Wherever "below" appears in a line of the listing, report that line.

* * * * * * * * *

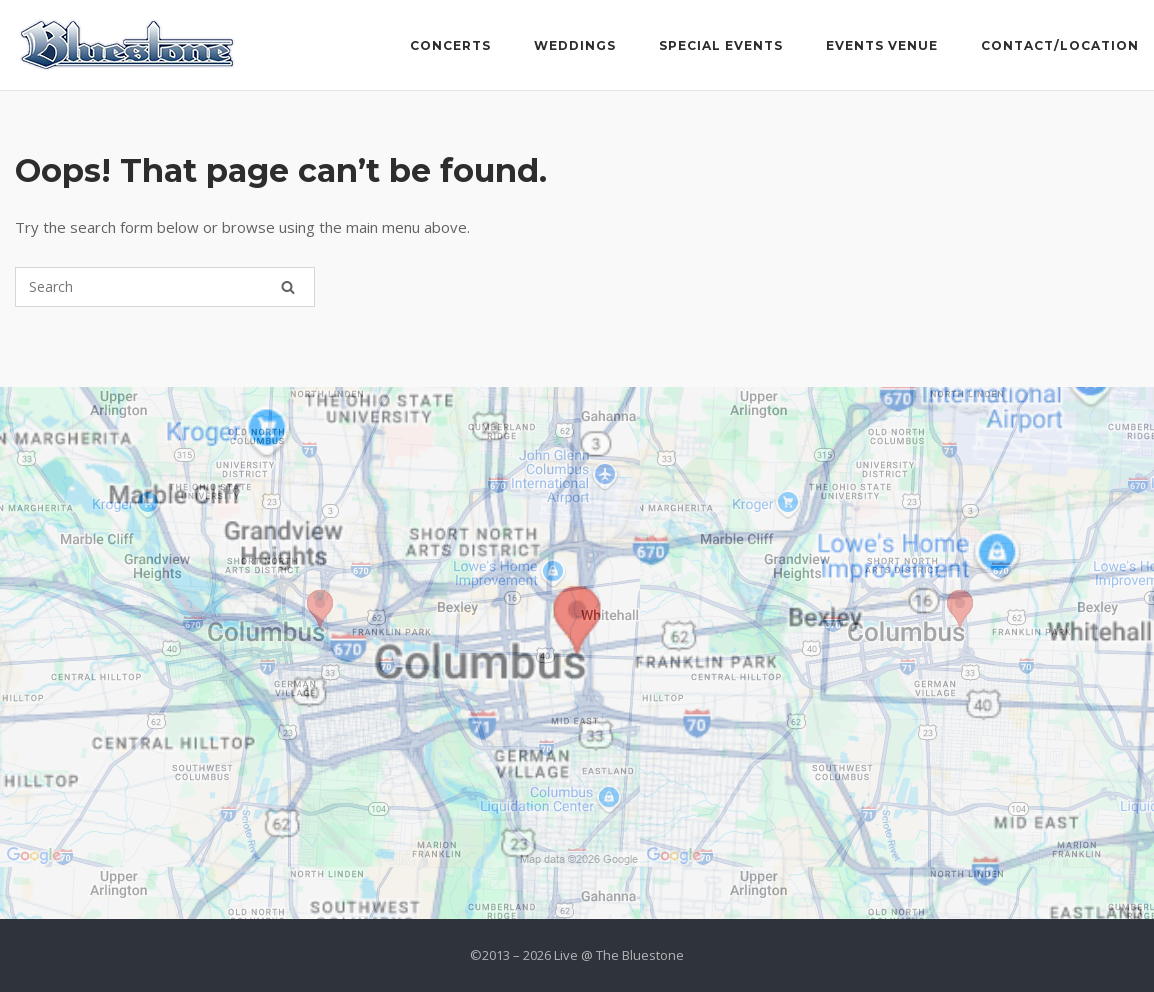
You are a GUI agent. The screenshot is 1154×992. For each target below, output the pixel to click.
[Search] (288, 287)
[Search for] (165, 287)
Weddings (575, 45)
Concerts (450, 45)
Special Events (721, 45)
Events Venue (882, 45)
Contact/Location (1060, 45)
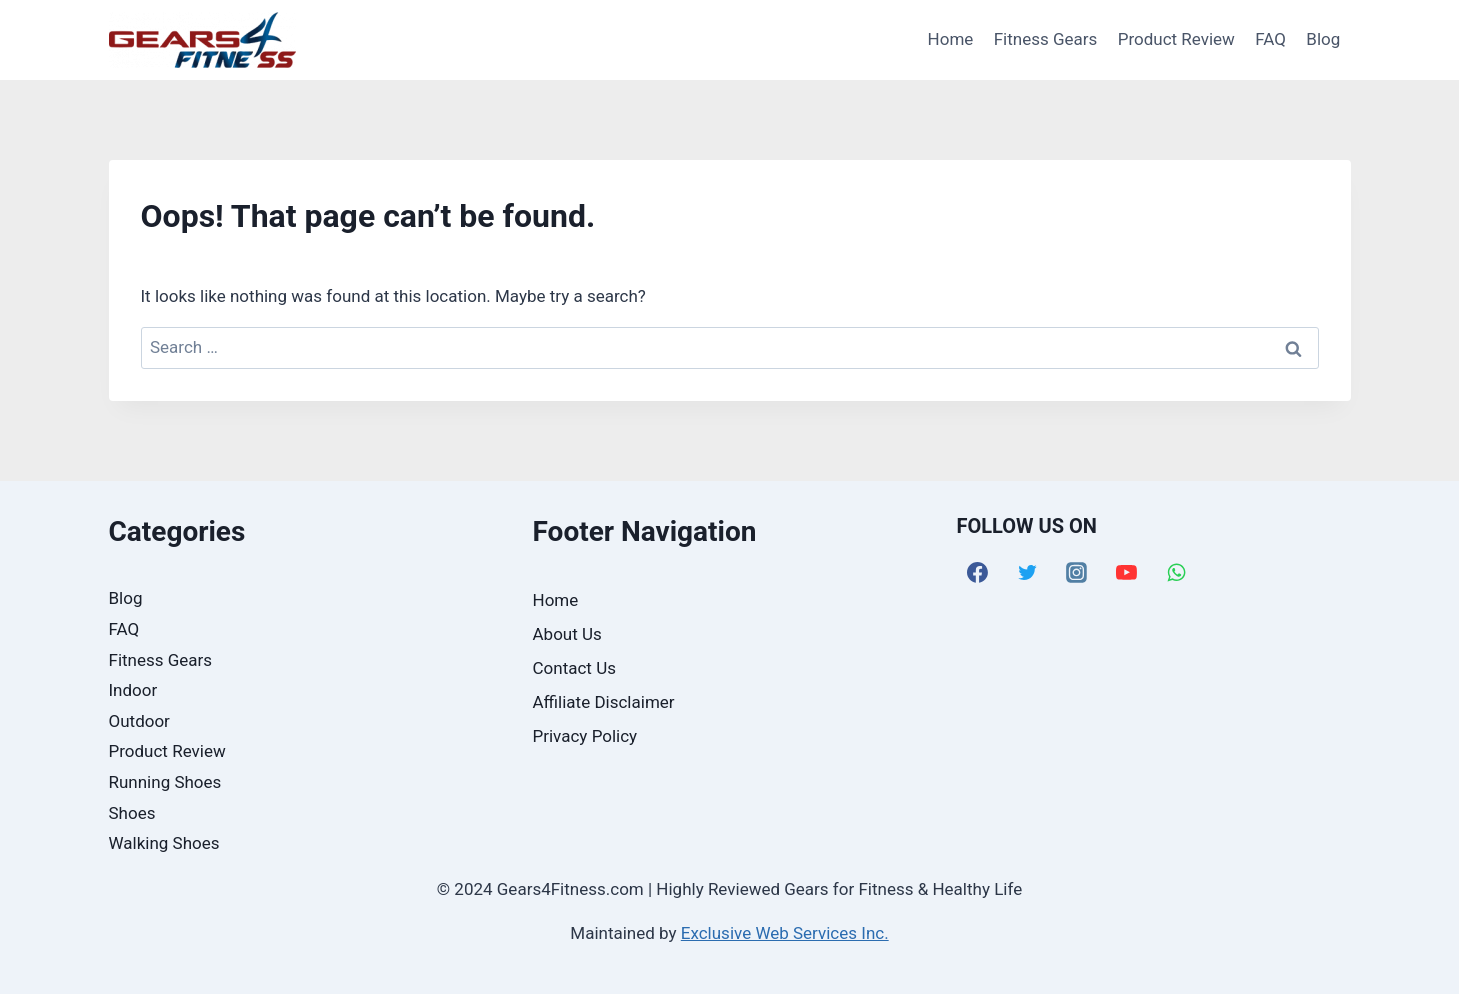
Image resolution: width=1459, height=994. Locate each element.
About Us (567, 634)
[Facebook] (978, 572)
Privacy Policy (585, 736)
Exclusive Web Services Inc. (785, 933)
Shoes (132, 813)
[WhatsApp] (1177, 572)
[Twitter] (1027, 572)
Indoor (133, 690)
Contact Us (574, 668)
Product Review (1176, 39)
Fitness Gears (1046, 39)
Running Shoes (165, 782)
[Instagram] (1077, 572)
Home (951, 39)
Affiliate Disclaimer (604, 702)
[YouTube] (1127, 572)
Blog (1323, 39)
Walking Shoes (164, 843)
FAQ (1270, 39)
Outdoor (139, 721)
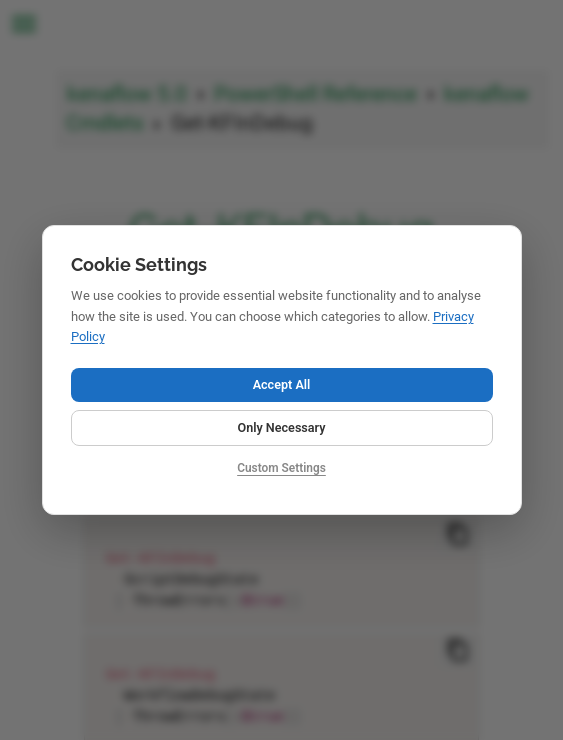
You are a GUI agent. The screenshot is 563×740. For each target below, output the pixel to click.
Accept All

* * * * * * * * *

# COMPLETED EXERCISE
You are a GUI agent. The screenshot is 1154×992. For each target below, output the pixel to click.
You are a GUI agent. The screenshot is 563×740. For each target below, output the pixel to click.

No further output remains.